Exercise :: Omitting the images, transcribe the records below exactly as they stand.

----- Provided data

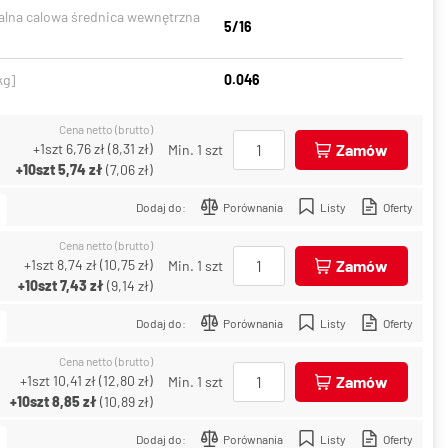
lna calowa średnica wewnętrzna
5/16
kg]
0.046
Cena netto (brutto)
+1szt
6,76 zł
(
8,31 zł
)
Zamów
Min. 1 szt
+10szt
5,74 zł
(
7,06 zł
)
Dodaj do:
Porównania
Listy
Oferty
Cena netto (brutto)
+1szt
8,74 zł
(
10,75 zł
)
Zamów
Min. 1 szt
+10szt
7,43 zł
(
9,14 zł
)
Dodaj do:
Porównania
Listy
Oferty
Cena netto (brutto)
+1szt
10,41 zł
(
12,80 zł
)
Zamów
Min. 1 szt
+10szt
8,85 zł
(
10,89 zł
)
Dodaj do:
Porównania
Listy
Oferty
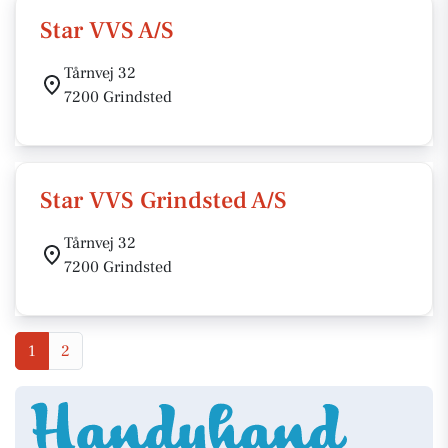
Star VVS A/S
Tårnvej 32
7200 Grindsted
Star VVS Grindsted A/S
Tårnvej 32
7200 Grindsted
1
2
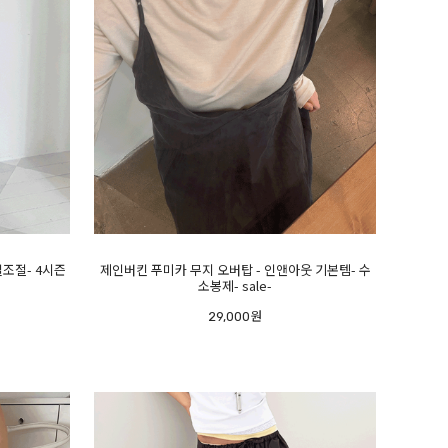
일조절- 4시즌
제인버킨 푸미카 무지 오버탑 - 인앤아웃 기본템- 수
소봉제- sale-
29,000원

----------

Answer space ::
lna calowa średnica wewnętrzna
5/16
kg]
0.046
Cena netto (brutto)
+1szt
6,76 zł
(
8,31 zł
)
Zamów
Min. 1 szt
+10szt
5,74 zł
(
7,06 zł
)
Dodaj do:
Porównania
Listy
Oferty
Cena netto (brutto)
+1szt
8,74 zł
(
10,75 zł
)
Zamów
Min. 1 szt
+10szt
7,43 zł
(
9,14 zł
)
Dodaj do:
Porównania
Listy
Oferty
Cena netto (brutto)
+1szt
10,41 zł
(
12,80 zł
)
Zamów
Min. 1 szt
+10szt
8,85 zł
(
10,89 zł
)
Dodaj do:
Porównania
Listy
Oferty
Star VVS A/S
Tårnvej 32
7200 Grindsted
Star VVS Grindsted A/S
Tårnvej 32
7200 Grindsted
1
2
일조절- 4시즌
제인버킨 푸미카 무지 오버탑 - 인앤아웃 기본템- 수
소봉제- sale-
29,000원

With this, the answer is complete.